Skewed priorities?
Challenger Perry Reniff charges that Sheriff Scott Mackenzie spends too much on marijuana eradication and too little on meth busts
According to sheriff candidate Perry Reniff, the current sheriff, Scott Mackenzie, has his priorities skewed.
The sheriff, Reniff says, spends way too much on high-profile (but marginally successful) things like marijuana eradication and far too little on looking for and busting the methamphetamine labs that have become a dubious trademark of Butte County. And he spends far more money than he’s been allocated.
At a press conference Monday morning, Reniff pointed at Mackenzie’s own budget to prove his point. The budget shows that, so far this year, Mackenzie has a budget of $528,000, more than a half-million dollars.
That’s deplorable, said Reniff, who held the No. 2 position in the Sheriff’s Department until Mackenzie was elected in 1998. Reniff was demoted to sergeant under Mackenzie’s controversial department reorganization plan and is now finishing a one-year assignment in the District Attorney’s Office. He returns to the Sheriff’s Department in January and acknowledges that it will be “interesting” to be working for Mackenzie while he’s running against him.
“I just think that [Mackenzie] has his priorities all wrong,” Reniff said. “… He’s very inexperienced, and I don’t think he knows what he’s doing.”
Indeed, the department’s budget does appear to be heavy on the cost of administration. According to the county budget, the department has spent $301,000 more than it was allocated for administration this year. At the same time, Reniff pointed out, Mackenzie under-spent his operations budget (which pays for street patrols and investigations) by $133,000.
The department has also overspent its special-enforcement budget by almost $103,000, according to numbers crunched by Reniff. Special enforcement includes marijuana eradication and helicopter patrols. Much of this budget is made up of state grants, but Reniff said that doesn’t let Mackenzie off the hook.
“Even if it’s state money, he should be setting the tone and deciding what the real law enforcement problem here is,” Reniff said. “And the problem is methamphetamine, not marijuana.”
He added that the department uses only a fraction of the money it spends on marijuana eradication for the operation of BINTF, which heads up meth surveillance and busts. According to the county budget, Mackenzie allocated $804,000 for special-enforcement operations and just $112,000 for BINTF operations.
In response, Mackenzie blasted Reniff’s use of internal county documents to “cook up the numbers.” He added that the documents Reniff used should never have been given to him.
“These were working documents made for department heads and staff,” he said. “It was unauthorized that he had them in the first place. It was inappropriate and irresponsible on his part.”
Even so, Mackenzie said, Reniff isn’t telling the whole story.

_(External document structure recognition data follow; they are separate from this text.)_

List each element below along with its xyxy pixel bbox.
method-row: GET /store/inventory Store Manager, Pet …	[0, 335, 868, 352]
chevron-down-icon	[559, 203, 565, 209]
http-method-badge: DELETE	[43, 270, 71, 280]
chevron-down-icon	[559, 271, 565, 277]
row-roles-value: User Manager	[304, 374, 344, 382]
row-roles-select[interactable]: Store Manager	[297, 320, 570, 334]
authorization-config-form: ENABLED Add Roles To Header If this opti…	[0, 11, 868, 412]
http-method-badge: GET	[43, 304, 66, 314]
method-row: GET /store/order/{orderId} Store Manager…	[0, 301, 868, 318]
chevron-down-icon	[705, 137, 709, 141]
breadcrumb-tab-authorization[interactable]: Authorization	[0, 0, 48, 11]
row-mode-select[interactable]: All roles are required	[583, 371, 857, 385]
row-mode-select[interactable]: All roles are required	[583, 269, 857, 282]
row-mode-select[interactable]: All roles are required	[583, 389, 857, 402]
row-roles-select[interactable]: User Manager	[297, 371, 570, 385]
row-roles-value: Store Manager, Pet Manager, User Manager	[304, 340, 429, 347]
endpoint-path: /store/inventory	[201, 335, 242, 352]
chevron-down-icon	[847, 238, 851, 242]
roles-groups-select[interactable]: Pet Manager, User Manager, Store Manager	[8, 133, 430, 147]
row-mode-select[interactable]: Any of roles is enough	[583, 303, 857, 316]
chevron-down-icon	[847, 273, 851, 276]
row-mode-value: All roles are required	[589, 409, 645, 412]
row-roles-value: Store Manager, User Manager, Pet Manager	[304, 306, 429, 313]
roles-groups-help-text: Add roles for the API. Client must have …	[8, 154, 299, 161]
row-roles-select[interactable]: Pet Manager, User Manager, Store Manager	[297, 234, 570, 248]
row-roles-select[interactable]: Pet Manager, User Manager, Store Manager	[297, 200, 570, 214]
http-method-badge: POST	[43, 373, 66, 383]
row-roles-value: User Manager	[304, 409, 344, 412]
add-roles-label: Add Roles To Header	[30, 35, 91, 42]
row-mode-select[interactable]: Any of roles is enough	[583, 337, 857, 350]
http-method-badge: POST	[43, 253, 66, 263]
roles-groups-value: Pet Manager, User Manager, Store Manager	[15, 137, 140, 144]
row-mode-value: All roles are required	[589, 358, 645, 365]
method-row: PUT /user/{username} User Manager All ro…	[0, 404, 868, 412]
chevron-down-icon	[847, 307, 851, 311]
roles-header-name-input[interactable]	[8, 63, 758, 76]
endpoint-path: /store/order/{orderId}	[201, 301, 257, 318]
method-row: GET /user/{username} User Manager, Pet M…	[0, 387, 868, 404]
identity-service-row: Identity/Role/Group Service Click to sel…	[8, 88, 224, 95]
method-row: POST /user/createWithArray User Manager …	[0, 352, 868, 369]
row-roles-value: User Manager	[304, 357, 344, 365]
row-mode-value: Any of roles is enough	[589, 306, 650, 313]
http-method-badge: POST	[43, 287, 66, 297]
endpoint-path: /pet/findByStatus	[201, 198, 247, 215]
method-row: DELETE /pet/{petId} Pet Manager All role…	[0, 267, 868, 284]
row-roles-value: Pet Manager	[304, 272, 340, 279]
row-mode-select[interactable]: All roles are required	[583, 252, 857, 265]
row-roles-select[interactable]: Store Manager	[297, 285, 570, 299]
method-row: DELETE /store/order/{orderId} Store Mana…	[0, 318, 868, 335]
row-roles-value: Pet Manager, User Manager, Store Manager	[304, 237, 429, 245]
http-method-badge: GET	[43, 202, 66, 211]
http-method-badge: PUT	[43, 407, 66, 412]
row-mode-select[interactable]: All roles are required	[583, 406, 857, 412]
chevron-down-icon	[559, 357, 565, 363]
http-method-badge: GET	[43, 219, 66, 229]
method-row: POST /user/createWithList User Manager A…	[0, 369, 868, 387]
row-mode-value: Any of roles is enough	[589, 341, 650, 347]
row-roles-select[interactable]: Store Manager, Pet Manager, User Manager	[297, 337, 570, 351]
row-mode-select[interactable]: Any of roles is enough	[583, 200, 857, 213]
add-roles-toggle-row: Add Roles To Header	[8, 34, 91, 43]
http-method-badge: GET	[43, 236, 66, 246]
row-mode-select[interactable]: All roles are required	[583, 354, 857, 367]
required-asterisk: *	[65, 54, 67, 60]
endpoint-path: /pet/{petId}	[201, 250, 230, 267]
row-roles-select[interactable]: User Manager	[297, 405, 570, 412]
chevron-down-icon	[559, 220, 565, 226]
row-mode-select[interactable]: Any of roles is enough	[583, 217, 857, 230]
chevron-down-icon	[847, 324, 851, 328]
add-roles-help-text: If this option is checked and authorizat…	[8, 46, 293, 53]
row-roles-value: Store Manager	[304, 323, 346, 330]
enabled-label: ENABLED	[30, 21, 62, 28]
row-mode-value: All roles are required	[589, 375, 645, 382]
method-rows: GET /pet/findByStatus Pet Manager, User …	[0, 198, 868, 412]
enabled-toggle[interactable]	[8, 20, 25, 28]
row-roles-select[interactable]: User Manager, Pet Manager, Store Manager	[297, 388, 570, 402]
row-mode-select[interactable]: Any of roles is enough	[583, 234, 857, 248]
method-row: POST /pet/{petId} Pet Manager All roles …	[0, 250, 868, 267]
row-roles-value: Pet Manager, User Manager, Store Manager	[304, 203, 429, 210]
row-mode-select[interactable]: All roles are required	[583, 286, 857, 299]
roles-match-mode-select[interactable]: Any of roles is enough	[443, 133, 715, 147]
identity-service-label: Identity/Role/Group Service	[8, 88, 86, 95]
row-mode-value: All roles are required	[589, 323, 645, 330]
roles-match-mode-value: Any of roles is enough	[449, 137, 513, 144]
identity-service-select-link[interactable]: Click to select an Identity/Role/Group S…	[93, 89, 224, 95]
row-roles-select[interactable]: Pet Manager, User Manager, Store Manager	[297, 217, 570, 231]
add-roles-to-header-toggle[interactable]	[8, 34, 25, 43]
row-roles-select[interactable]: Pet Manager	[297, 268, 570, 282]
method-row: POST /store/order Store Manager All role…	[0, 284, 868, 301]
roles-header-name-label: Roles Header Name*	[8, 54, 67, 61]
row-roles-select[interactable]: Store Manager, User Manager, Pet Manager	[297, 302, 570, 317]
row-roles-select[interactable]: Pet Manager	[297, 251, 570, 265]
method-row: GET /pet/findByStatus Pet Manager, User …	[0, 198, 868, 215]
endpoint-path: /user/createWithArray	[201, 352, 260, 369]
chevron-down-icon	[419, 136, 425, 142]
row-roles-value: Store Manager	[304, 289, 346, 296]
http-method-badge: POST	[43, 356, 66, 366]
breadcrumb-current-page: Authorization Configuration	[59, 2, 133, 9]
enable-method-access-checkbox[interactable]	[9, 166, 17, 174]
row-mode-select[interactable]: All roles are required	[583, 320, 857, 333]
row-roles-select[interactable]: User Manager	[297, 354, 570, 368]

Mackenzie maintains that when the final budget numbers are crunched, he will have saved the county $170,000 this year. However, he couldn’t say exactly where the savings would come from, only that they would come from the “total budget.”
Mackenzie dismissed Reniff’s charge that he is overemphasizing marijuana eradication and all but ignoring meth production, saying that Reniff “doesn’t know what he’s talking about.”

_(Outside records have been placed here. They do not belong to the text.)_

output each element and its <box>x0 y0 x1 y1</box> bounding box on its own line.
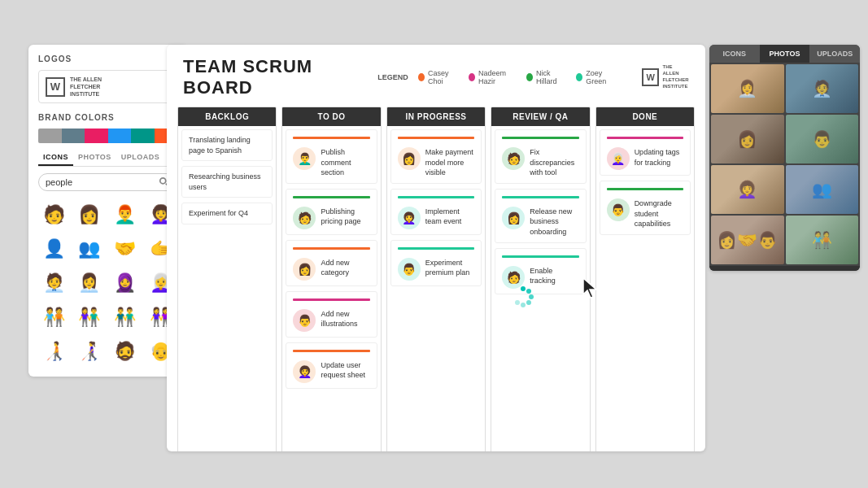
photo-7[interactable]: 👩‍🤝‍👨 <box>711 216 784 264</box>
card-bar-r-3 <box>502 255 578 258</box>
avatar-todo-1: 👨‍🦱 <box>293 147 316 170</box>
card-todo-3[interactable]: 👩Add new category <box>286 240 377 286</box>
card-text-todo-2: Publishing pricing page <box>321 207 369 227</box>
card-backlog-1[interactable]: Translating landing page to Spanish <box>181 129 273 161</box>
card-text-todo-4: Add new illustrations <box>321 309 369 329</box>
org-logo: W THE ALLENFLETCHERINSTITUTE <box>642 64 689 89</box>
card-todo-4[interactable]: 👨Add new illustrations <box>286 291 377 338</box>
logo-name: THE ALLENFLETCHERINSTITUTE <box>70 76 102 98</box>
right-panel-footer <box>709 266 860 271</box>
card-text-ip-1: Make payment model more visible <box>425 147 474 178</box>
board-header: TEAM SCRUM BOARD LEGEND Casey Choi Nadee… <box>167 45 705 107</box>
card-text-ip-2: Implement team event <box>425 207 474 227</box>
card-text-todo-3: Add new category <box>321 258 369 278</box>
card-text-backlog-2: Researching business users <box>189 172 265 192</box>
legend-zoey: Zoey Green <box>576 69 617 85</box>
photo-6[interactable]: 👥 <box>786 165 859 214</box>
card-todo-5[interactable]: 👩‍🦱Update user request sheet <box>286 342 377 389</box>
right-tab-photos[interactable]: PHOTOS <box>760 45 810 63</box>
photo-grid: 👩‍💼 🧑‍💼 👩 👨 👩‍🦱 👥 👩‍🤝‍👨 🧑‍🤝‍🧑 <box>709 63 860 266</box>
icon-person-5[interactable]: 🧑‍💼 <box>38 268 69 298</box>
col-done: DONE 👩‍🦳Updating tags for tracking 👨Down… <box>595 107 695 451</box>
photo-figure-6: 👥 <box>812 180 832 199</box>
card-review-2[interactable]: 👩Release new business onboarding <box>495 189 586 243</box>
photo-3[interactable]: 👩 <box>711 115 784 163</box>
search-box[interactable] <box>38 173 177 191</box>
col-review: REVIEW / QA 🧑Fix discrepancies with tool… <box>491 107 590 451</box>
photo-4[interactable]: 👨 <box>786 115 859 163</box>
tab-photos[interactable]: PHOTOS <box>73 150 116 166</box>
tab-icons[interactable]: ICONS <box>38 150 73 166</box>
tab-uploads[interactable]: UPLOADS <box>116 150 165 166</box>
legend-dot-casey <box>418 73 425 81</box>
legend-casey: Casey Choi <box>418 69 459 85</box>
svg-point-4 <box>529 294 534 299</box>
card-done-2[interactable]: 👨Downgrade student capabilities <box>600 181 691 235</box>
card-text-ip-3: Experiment premium plan <box>425 258 474 278</box>
logo-letter: W <box>46 77 65 97</box>
col-body-inprogress: 👩Make payment model more visible 👩‍🦱Impl… <box>387 126 485 451</box>
legend-dot-nick <box>526 73 533 81</box>
card-inprogress-3[interactable]: 👨Experiment premium plan <box>390 240 482 286</box>
legend-nadeem: Nadeem Hazir <box>469 69 517 85</box>
svg-point-2 <box>521 286 526 291</box>
icon-couple-3[interactable]: 👬 <box>110 302 141 333</box>
card-bar-ip-3 <box>398 247 474 250</box>
col-body-done: 👩‍🦳Updating tags for tracking 👨Downgrade… <box>596 126 694 451</box>
col-header-done: DONE <box>596 107 694 126</box>
photo-figure-4: 👨 <box>812 129 832 149</box>
card-backlog-3[interactable]: Experiment for Q4 <box>181 203 273 224</box>
org-letter: W <box>642 68 659 86</box>
card-text-r-1: Fix discrepancies with tool <box>530 147 578 178</box>
card-todo-2[interactable]: 🧑Publishing pricing page <box>286 189 377 235</box>
icon-couple-2[interactable]: 👫 <box>74 302 105 333</box>
photo-8[interactable]: 🧑‍🤝‍🧑 <box>786 216 859 264</box>
photo-figure-1: 👩‍💼 <box>737 79 757 98</box>
right-tab-uploads[interactable]: UPLOADS <box>809 45 860 63</box>
avatar-todo-5: 👩‍🦱 <box>293 360 316 383</box>
icon-person-2[interactable]: 👩 <box>74 199 105 230</box>
right-tab-icons[interactable]: ICONS <box>709 45 760 63</box>
brand-colors <box>38 129 177 143</box>
card-review-1[interactable]: 🧑Fix discrepancies with tool <box>495 129 586 184</box>
card-bar-d-2 <box>607 188 683 190</box>
icon-person-9[interactable]: 🧑‍🦯 <box>38 336 69 367</box>
search-input[interactable] <box>46 177 159 187</box>
card-bar-r-2 <box>502 196 578 198</box>
icon-silhouette-1[interactable]: 👤 <box>38 233 69 264</box>
legend-label: LEGEND <box>377 73 408 81</box>
icon-person-7[interactable]: 🧕 <box>110 268 141 298</box>
logos-label: LOGOS <box>38 54 177 63</box>
legend-name-nadeem: Nadeem Hazir <box>478 69 517 85</box>
photo-5[interactable]: 👩‍🦱 <box>711 165 784 214</box>
kanban-board: BACKLOG Translating landing page to Span… <box>167 107 705 451</box>
icon-person-3[interactable]: 👨‍🦰 <box>110 199 141 230</box>
color-swatch-teal <box>131 129 155 143</box>
icon-silhouette-2[interactable]: 👥 <box>74 233 105 264</box>
col-backlog: BACKLOG Translating landing page to Span… <box>177 107 277 451</box>
icon-person-10[interactable]: 👩‍🦯 <box>74 336 105 367</box>
card-inprogress-2[interactable]: 👩‍🦱Implement team event <box>390 189 482 235</box>
card-todo-1[interactable]: 👨‍🦱Publish comment section <box>286 129 377 184</box>
card-backlog-2[interactable]: Researching business users <box>181 166 273 198</box>
card-review-3[interactable]: 🧑Enable tracking <box>495 248 586 294</box>
icon-person-11[interactable]: 🧔 <box>110 336 141 367</box>
card-text-todo-1: Publish comment section <box>321 147 369 178</box>
legend-dot-zoey <box>576 73 582 81</box>
icon-couple-1[interactable]: 🧑‍🤝‍🧑 <box>38 302 69 333</box>
legend: LEGEND Casey Choi Nadeem Hazir Nick Hill… <box>377 69 617 85</box>
org-name: THE ALLENFLETCHERINSTITUTE <box>662 64 689 89</box>
card-bar-ip-2 <box>398 196 474 198</box>
card-done-1[interactable]: 👩‍🦳Updating tags for tracking <box>600 129 691 176</box>
icon-handshake[interactable]: 🤝 <box>110 233 141 264</box>
avatar-ip-2: 👩‍🦱 <box>398 207 421 229</box>
color-swatch-gray <box>38 129 62 143</box>
card-inprogress-1[interactable]: 👩Make payment model more visible <box>390 129 482 184</box>
photo-2[interactable]: 🧑‍💼 <box>786 64 859 113</box>
svg-point-0 <box>160 178 166 184</box>
photo-1[interactable]: 👩‍💼 <box>711 64 784 113</box>
icon-person-6[interactable]: 👩‍💼 <box>74 268 105 298</box>
icon-person-1[interactable]: 🧑 <box>38 199 69 230</box>
card-text-r-2: Release new business onboarding <box>530 207 578 237</box>
loading-spinner <box>511 285 535 309</box>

“You can’t really blame him,” Mackenzie said. “He’s been out of the loop for three years now, and he doesn’t really know what’s going on.”

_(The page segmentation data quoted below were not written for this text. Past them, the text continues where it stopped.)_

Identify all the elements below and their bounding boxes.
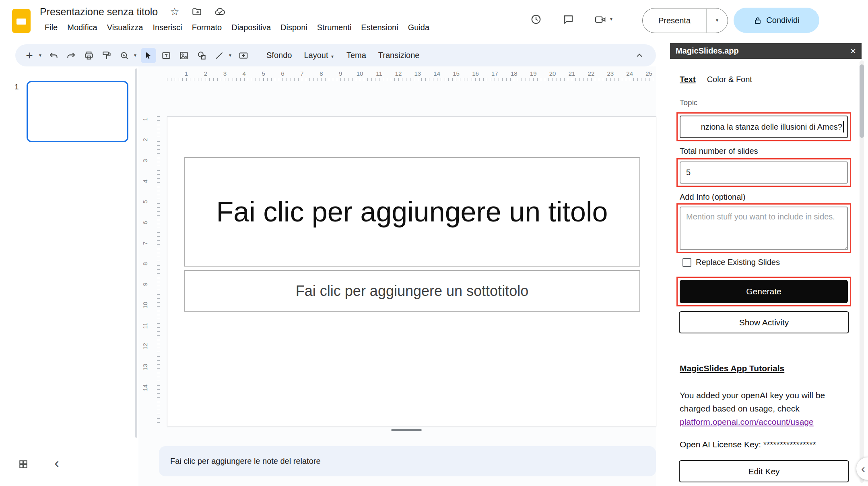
comments-icon[interactable] [562,13,575,26]
sidebar-scrollbar-thumb[interactable] [860,64,864,138]
document-title[interactable]: Presentazione senza titolo [40,6,158,18]
add-info-textarea[interactable]: Mention stuff you want to include in sid… [680,207,848,250]
menu-item[interactable]: Disponi [276,21,312,34]
share-label: Condividi [766,16,799,25]
topic-field-highlight: nziona la stanza delle illusioni di Ames… [676,112,851,141]
replace-slides-checkbox[interactable] [682,258,691,267]
insert-line-button[interactable] [212,48,227,63]
chevron-down-icon: ▼ [38,54,42,58]
background-button[interactable]: Sfondo [262,48,297,62]
openai-usage-link[interactable]: platform.openai.com/account/usage [680,417,814,426]
license-key-mask: **************** [763,440,816,449]
select-tool-button[interactable] [141,48,156,63]
filmstrip-scrollbar[interactable] [135,68,137,438]
menu-item[interactable]: Inserisci [148,21,187,34]
api-key-note: You added your openAI key you will be ch… [680,389,854,428]
menu-item[interactable]: Formato [187,21,227,34]
menu-item[interactable]: Visualizza [102,21,148,34]
line-dropdown[interactable]: ▼ [227,54,233,58]
top-bar: Presentazione senza titolo ☆ FileModific… [0,0,868,43]
total-slides-label: Total number of slides [680,147,758,156]
generate-button[interactable]: Generate [680,280,848,303]
transition-button[interactable]: Transizione [373,48,425,62]
chevron-left-icon: ‹ [861,462,865,476]
zoom-button[interactable] [117,48,132,63]
layout-button[interactable]: Layout ▼ [299,48,339,62]
subtitle-placeholder-text: Fai clic per aggiungere un sottotitolo [296,283,528,300]
add-info-label: Add Info (optional) [680,192,745,202]
tutorials-link[interactable]: MagicSlides App Tutorials [680,364,784,373]
present-button[interactable]: Presenta ▼ [642,8,728,33]
collapse-filmstrip-button[interactable]: ‹ [50,454,64,472]
slides-logo-icon[interactable] [12,9,31,33]
grid-view-button[interactable] [16,457,30,471]
chevron-down-icon: ▼ [330,54,334,59]
present-options-button[interactable]: ▼ [707,19,728,23]
edit-key-button[interactable]: Edit Key [679,460,849,482]
text-box-button[interactable] [159,48,174,63]
star-icon[interactable]: ☆ [170,6,179,17]
collapse-toolbar-button[interactable] [632,48,647,63]
subtitle-placeholder[interactable]: Fai clic per aggiungere un sottotitolo [184,270,640,312]
sidebar-app-title: MagicSlides.app [676,46,850,56]
title-placeholder-text: Fai clic per aggiungere un titolo [200,196,624,228]
sidebar-header: MagicSlides.app × [670,43,862,59]
speaker-notes[interactable]: Fai clic per aggiungere le note del rela… [159,446,656,476]
move-folder-icon[interactable] [192,6,202,17]
chevron-down-icon[interactable]: ▼ [609,17,613,21]
slide-canvas[interactable]: Fai clic per aggiungere un titolo Fai cl… [167,116,656,426]
menu-item[interactable]: Estensioni [356,21,403,34]
main-toolbar: + ▼ ▼ ▼ [15,44,656,66]
tab-color-font[interactable]: Color & Font [707,75,752,84]
total-slides-value: 5 [686,168,691,177]
chevron-down-icon: ▼ [228,54,232,58]
meet-call-control[interactable]: ▼ [594,13,613,25]
undo-button[interactable] [46,48,61,63]
api-note-line1: You added your openAI key you will be [680,391,825,400]
chevron-down-icon: ▼ [715,19,719,23]
slides-logo-inner [16,19,26,25]
show-activity-button[interactable]: Show Activity [679,311,849,333]
menu-item[interactable]: Diapositiva [227,21,276,34]
insert-shape-button[interactable] [194,48,209,63]
new-slide-button[interactable]: + [22,48,37,63]
license-key-row: Open AI License Key: **************** [680,440,816,449]
insert-placeholder-button[interactable] [236,48,251,63]
redo-button[interactable] [64,48,79,63]
menu-item[interactable]: Modifica [62,21,102,34]
add-info-highlight: Mention stuff you want to include in sid… [676,203,851,253]
slide-filmstrip: 1 [0,66,138,486]
share-button[interactable]: Condividi [734,8,819,33]
slide-thumbnail[interactable] [27,81,128,142]
tab-text[interactable]: Text [680,75,696,84]
horizontal-ruler-ticks [167,78,656,81]
close-icon[interactable]: × [850,46,856,56]
google-slides-app: Presentazione senza titolo ☆ FileModific… [0,0,868,486]
total-slides-input[interactable]: 5 [680,161,848,184]
theme-button[interactable]: Tema [342,48,371,62]
topic-input[interactable]: nziona la stanza delle illusioni di Ames… [680,116,848,138]
menu-item[interactable]: Strumenti [312,21,357,34]
paint-format-icon[interactable] [99,48,114,63]
slide-number: 1 [14,83,19,91]
sidebar-tabs: Text Color & Font [680,75,752,84]
topic-label: Topic [680,98,697,107]
new-slide-dropdown[interactable]: ▼ [37,54,43,58]
print-button[interactable] [81,48,97,63]
title-block: Presentazione senza titolo ☆ FileModific… [40,4,434,34]
generate-highlight: Generate [676,277,851,306]
zoom-dropdown[interactable]: ▼ [132,54,138,58]
cloud-status-icon[interactable] [214,6,225,17]
license-key-label: Open AI License Key: [680,440,763,449]
replace-slides-label[interactable]: Replace Existing Slides [696,258,780,267]
lock-icon [753,16,762,25]
menu-item[interactable]: File [40,21,62,34]
topic-value: nziona la stanza delle illusioni di Ames… [701,122,842,132]
title-placeholder[interactable]: Fai clic per aggiungere un titolo [184,157,640,267]
notes-resize-handle[interactable] [391,429,422,431]
insert-image-button[interactable] [176,48,192,63]
version-history-icon[interactable] [530,13,542,26]
speaker-notes-placeholder: Fai clic per aggiungere le note del rela… [170,457,321,466]
vertical-ruler-ticks [157,116,160,426]
menu-item[interactable]: Guida [403,21,434,34]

This criticism that Mackenzie lacks the administrative experience to run the Sheriff’s Department has been dogged him since the days of his campaign. Back then, Reniff, in an ironic twist, was one of Mackenzie’s bosses (Mackenzie was a sergeant when he was running for sheriff). While Reniff, who was one of then-Sheriff Mick Grey’s assistants, claimed that Mackenzie didn’t have the experience to operate the $12-million-a-year department, Mackenzie insisted that he was just the breath of fresh air the department needed to grow.